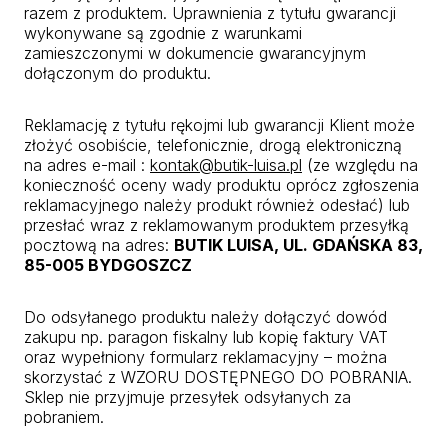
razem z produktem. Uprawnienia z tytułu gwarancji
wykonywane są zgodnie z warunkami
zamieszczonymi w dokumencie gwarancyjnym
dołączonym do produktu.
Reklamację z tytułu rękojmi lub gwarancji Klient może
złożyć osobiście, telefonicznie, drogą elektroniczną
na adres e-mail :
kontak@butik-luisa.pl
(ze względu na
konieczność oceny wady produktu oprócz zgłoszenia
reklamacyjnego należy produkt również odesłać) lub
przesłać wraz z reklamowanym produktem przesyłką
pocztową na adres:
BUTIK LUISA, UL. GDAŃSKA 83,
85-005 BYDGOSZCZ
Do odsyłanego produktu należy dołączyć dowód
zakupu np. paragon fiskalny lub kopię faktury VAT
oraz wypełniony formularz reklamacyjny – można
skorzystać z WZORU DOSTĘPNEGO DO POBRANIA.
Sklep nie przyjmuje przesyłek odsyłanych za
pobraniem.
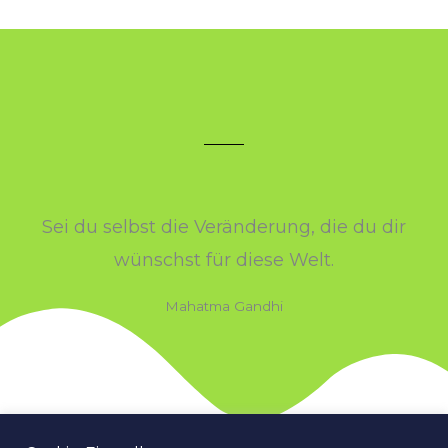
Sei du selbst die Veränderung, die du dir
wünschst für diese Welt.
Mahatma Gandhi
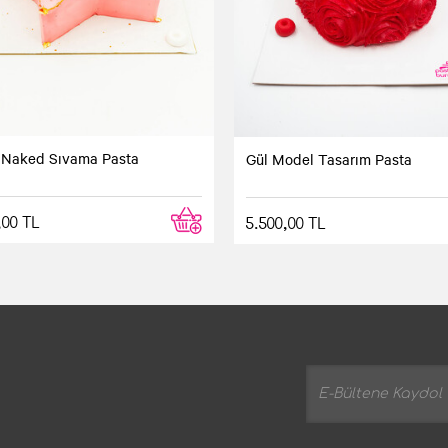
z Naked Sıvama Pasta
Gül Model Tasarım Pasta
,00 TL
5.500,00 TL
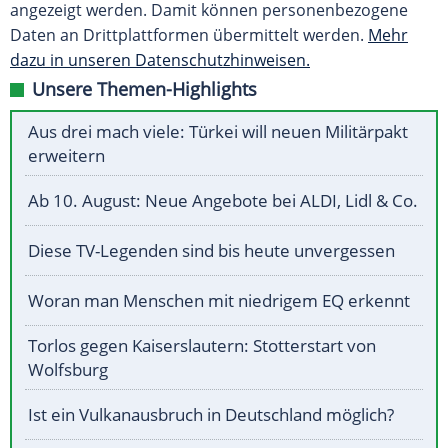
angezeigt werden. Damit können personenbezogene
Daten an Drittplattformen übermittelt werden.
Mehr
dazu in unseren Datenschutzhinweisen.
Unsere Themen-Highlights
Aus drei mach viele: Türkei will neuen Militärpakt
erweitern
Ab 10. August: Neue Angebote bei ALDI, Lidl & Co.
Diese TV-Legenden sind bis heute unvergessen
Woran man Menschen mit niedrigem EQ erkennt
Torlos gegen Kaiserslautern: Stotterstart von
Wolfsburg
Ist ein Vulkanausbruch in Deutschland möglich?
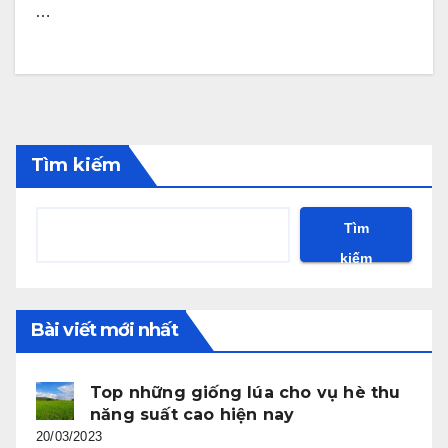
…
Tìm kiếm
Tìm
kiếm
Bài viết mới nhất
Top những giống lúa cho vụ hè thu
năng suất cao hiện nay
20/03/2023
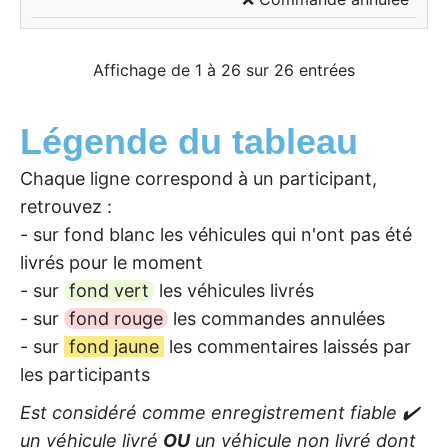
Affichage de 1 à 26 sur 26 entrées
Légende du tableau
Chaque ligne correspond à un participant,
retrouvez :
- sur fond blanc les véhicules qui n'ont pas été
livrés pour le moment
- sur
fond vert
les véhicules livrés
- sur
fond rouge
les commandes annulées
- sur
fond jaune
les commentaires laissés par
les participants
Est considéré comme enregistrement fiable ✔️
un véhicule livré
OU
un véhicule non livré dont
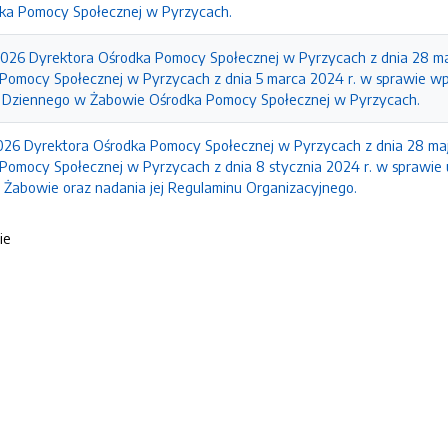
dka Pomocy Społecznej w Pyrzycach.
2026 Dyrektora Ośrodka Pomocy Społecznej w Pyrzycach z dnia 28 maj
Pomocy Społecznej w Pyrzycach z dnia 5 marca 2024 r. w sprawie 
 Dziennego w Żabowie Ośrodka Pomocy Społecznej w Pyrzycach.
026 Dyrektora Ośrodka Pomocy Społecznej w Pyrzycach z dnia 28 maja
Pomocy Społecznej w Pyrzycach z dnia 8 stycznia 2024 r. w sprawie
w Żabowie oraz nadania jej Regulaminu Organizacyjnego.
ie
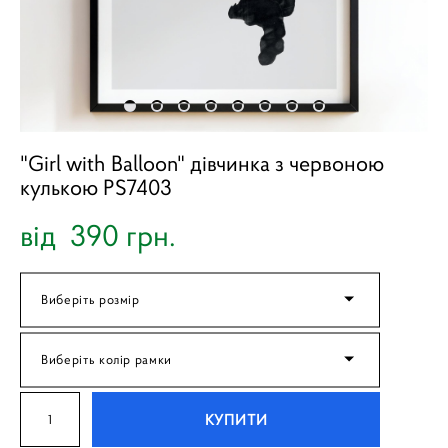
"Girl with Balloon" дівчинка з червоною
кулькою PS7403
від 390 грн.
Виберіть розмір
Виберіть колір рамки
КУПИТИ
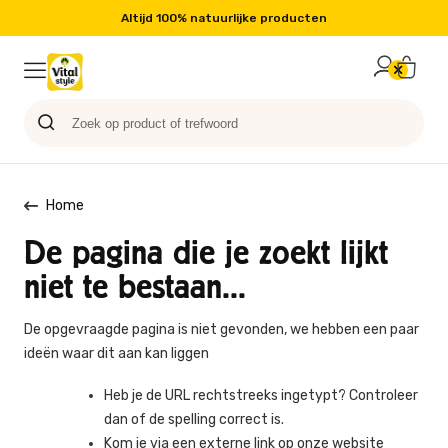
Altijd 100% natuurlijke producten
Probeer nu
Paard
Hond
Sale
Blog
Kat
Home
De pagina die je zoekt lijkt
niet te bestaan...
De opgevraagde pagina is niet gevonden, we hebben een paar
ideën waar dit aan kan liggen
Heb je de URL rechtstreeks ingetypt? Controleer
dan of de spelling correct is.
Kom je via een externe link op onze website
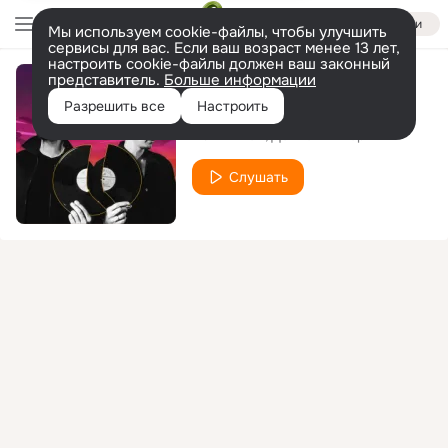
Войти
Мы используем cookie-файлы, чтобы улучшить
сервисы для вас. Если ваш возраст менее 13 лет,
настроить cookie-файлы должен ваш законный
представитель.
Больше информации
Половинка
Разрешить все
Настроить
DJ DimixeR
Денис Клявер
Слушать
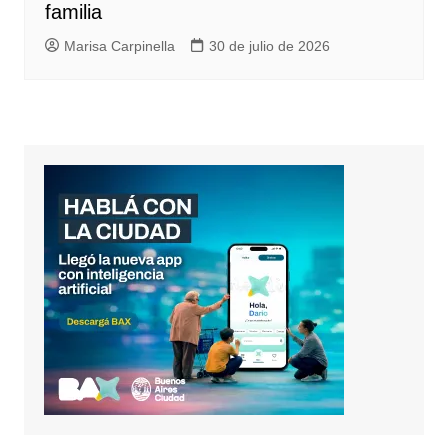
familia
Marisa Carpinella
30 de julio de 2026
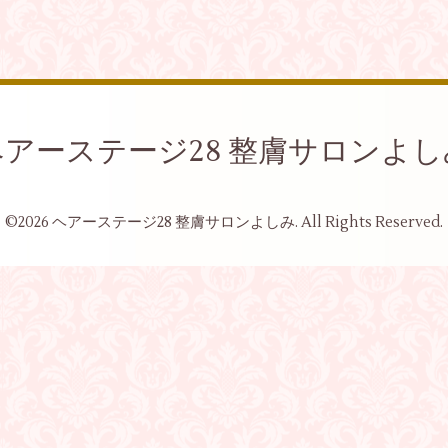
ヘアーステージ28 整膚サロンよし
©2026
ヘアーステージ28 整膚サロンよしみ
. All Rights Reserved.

================

*Problem requirements*
Would you write out every record word for word, leaving no picture in?

*Response area*
razem z produktem. Uprawnienia z tytułu gwarancji
wykonywane są zgodnie z warunkami
zamieszczonymi w dokumencie gwarancyjnym
dołączonym do produktu.
Reklamację z tytułu rękojmi lub gwarancji Klient może
złożyć osobiście, telefonicznie, drogą elektroniczną
na adres e-mail :
kontak@butik-luisa.pl
(ze względu na
konieczność oceny wady produktu oprócz zgłoszenia
reklamacyjnego należy produkt również odesłać) lub
przesłać wraz z reklamowanym produktem przesyłką
pocztową na adres:
BUTIK LUISA, UL. GDAŃSKA 83,
85-005 BYDGOSZCZ
Do odsyłanego produktu należy dołączyć dowód
zakupu np. paragon fiskalny lub kopię faktury VAT
oraz wypełniony formularz reklamacyjny – można
skorzystać z WZORU DOSTĘPNEGO DO POBRANIA.
Sklep nie przyjmuje przesyłek odsyłanych za
pobraniem.
Sei du selbst die Veränderung, die du dir
wünschst für diese Welt.
Mahatma Gandhi
z Naked Sıvama Pasta
Gül Model Tasarım Pasta
,00 TL
5.500,00 TL
angezeigt werden. Damit können personenbezogene
Daten an Drittplattformen übermittelt werden.
Mehr
dazu in unseren Datenschutzhinweisen.
Unsere Themen-Highlights
Aus drei mach viele: Türkei will neuen Militärpakt
erweitern
Ab 10. August: Neue Angebote bei ALDI, Lidl & Co.
Diese TV-Legenden sind bis heute unvergessen
Woran man Menschen mit niedrigem EQ erkennt
Torlos gegen Kaiserslautern: Stotterstart von
Wolfsburg
Ist ein Vulkanausbruch in Deutschland möglich?
…
Tìm kiếm
Tìm
kiếm
Bài viết mới nhất
Top những giống lúa cho vụ hè thu
năng suất cao hiện nay
20/03/2023
Affichage de 1 à 26 sur 26 entrées
Légende du tableau
Chaque ligne correspond à un participant,
retrouvez :
- sur fond blanc les véhicules qui n'ont pas été
livrés pour le moment
- sur
fond vert
les véhicules livrés
- sur
fond rouge
les commandes annulées
- sur
fond jaune
les commentaires laissés par
les participants
Est considéré comme enregistrement fiable ✔️
un véhicule livré
OU
un véhicule non livré dont
dka Pomocy Społecznej w Pyrzycach.
2026 Dyrektora Ośrodka Pomocy Społecznej w Pyrzycach z dnia 28 maj
Pomocy Społecznej w Pyrzycach z dnia 5 marca 2024 r. w sprawie 
 Dziennego w Żabowie Ośrodka Pomocy Społecznej w Pyrzycach.
026 Dyrektora Ośrodka Pomocy Społecznej w Pyrzycach z dnia 28 maja
Pomocy Społecznej w Pyrzycach z dnia 8 stycznia 2024 r. w sprawie
w Żabowie oraz nadania jej Regulaminu Organizacyjnego.
ie
"Girl with Balloon" дівчинка з червоною
кулькою PS7403
від 390 грн.
Виберіть розмір
Виберіть колір рамки
КУПИТИ
Altijd 100% natuurlijke producten
Probeer nu
Paard
Hond
Sale
Blog
Kat
Home
De pagina die je zoekt lijkt
niet te bestaan...
De opgevraagde pagina is niet gevonden, we hebben een paar
ideën waar dit aan kan liggen
Heb je de URL rechtstreeks ingetypt? Controleer
dan of de spelling correct is.
Kom je via een externe link op onze website
Войти
Мы используем cookie-файлы, чтобы улучшить
сервисы для вас. Если ваш возраст менее 13 лет,
настроить cookie-файлы должен ваш законный
представитель.
Больше информации
Половинка
Разрешить все
Настроить
DJ DimixeR
Денис Клявер
Слушать
familia
Marisa Carpinella
30 de julio de 2026
ヘアーステージ28 整膚サロンよし
©2026
ヘアーステージ28 整膚サロンよしみ
. All Rights Reserved.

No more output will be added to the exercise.